● **Work task**
Copy every record below exactly as it stands.

Stored items from a collection
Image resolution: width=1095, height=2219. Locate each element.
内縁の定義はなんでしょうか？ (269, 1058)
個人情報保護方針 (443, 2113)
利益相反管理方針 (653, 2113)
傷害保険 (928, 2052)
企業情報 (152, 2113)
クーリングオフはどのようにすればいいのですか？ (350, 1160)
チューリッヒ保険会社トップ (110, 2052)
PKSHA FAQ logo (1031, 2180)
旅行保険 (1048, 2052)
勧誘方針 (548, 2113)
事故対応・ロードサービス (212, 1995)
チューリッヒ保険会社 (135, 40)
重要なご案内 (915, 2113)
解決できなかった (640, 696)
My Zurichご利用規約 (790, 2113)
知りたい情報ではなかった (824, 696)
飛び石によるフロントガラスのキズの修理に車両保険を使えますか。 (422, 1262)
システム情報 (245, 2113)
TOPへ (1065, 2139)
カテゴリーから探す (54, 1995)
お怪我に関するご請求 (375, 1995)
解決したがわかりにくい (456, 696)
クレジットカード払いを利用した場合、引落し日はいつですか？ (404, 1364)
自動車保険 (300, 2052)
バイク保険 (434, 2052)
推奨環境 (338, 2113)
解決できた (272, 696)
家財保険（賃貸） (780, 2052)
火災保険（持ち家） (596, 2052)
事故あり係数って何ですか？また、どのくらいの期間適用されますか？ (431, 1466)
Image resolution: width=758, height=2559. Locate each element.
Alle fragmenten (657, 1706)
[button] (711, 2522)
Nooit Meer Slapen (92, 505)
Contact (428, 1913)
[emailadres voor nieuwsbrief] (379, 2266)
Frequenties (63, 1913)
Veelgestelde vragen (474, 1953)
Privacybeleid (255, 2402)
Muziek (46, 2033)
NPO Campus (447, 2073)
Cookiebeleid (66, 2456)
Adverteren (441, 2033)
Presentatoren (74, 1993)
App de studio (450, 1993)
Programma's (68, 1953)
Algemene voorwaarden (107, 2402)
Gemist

● **Solution for this task**
Image resolution: width=1095, height=2219. Locate each element.
内縁の定義はなんでしょうか？ (269, 1058)
個人情報保護方針 (443, 2113)
利益相反管理方針 (653, 2113)
傷害保険 (928, 2052)
企業情報 (152, 2113)
クーリングオフはどのようにすればいいのですか？ (350, 1160)
チューリッヒ保険会社トップ (110, 2052)
PKSHA FAQ logo (1031, 2180)
旅行保険 (1048, 2052)
勧誘方針 (548, 2113)
事故対応・ロードサービス (212, 1995)
チューリッヒ保険会社 (135, 40)
重要なご案内 (915, 2113)
解決できなかった (640, 696)
My Zurichご利用規約 (790, 2113)
知りたい情報ではなかった (824, 696)
飛び石によるフロントガラスのキズの修理に車両保険を使えますか。 (422, 1262)
システム情報 (245, 2113)
TOPへ (1065, 2139)
カテゴリーから探す (54, 1995)
お怪我に関するご請求 (375, 1995)
解決したがわかりにくい (456, 696)
クレジットカード払いを利用した場合、引落し日はいつですか？ (404, 1364)
自動車保険 (300, 2052)
バイク保険 (434, 2052)
推奨環境 (338, 2113)
解決できた (272, 696)
家財保険（賃貸） (780, 2052)
火災保険（持ち家） (596, 2052)
事故あり係数って何ですか？また、どのくらいの期間適用されますか？ (431, 1466)
Image resolution: width=758, height=2559. Locate each element.
Alle fragmenten (657, 1706)
[button] (711, 2522)
Nooit Meer Slapen (92, 505)
Contact (428, 1913)
[emailadres voor nieuwsbrief] (379, 2266)
Frequenties (63, 1913)
Veelgestelde vragen (474, 1953)
Privacybeleid (255, 2402)
Muziek (46, 2033)
NPO Campus (447, 2073)
Cookiebeleid (66, 2456)
Adverteren (441, 2033)
Presentatoren (74, 1993)
App de studio (450, 1993)
Programma's (68, 1953)
Algemene voorwaarden (107, 2402)
Gemist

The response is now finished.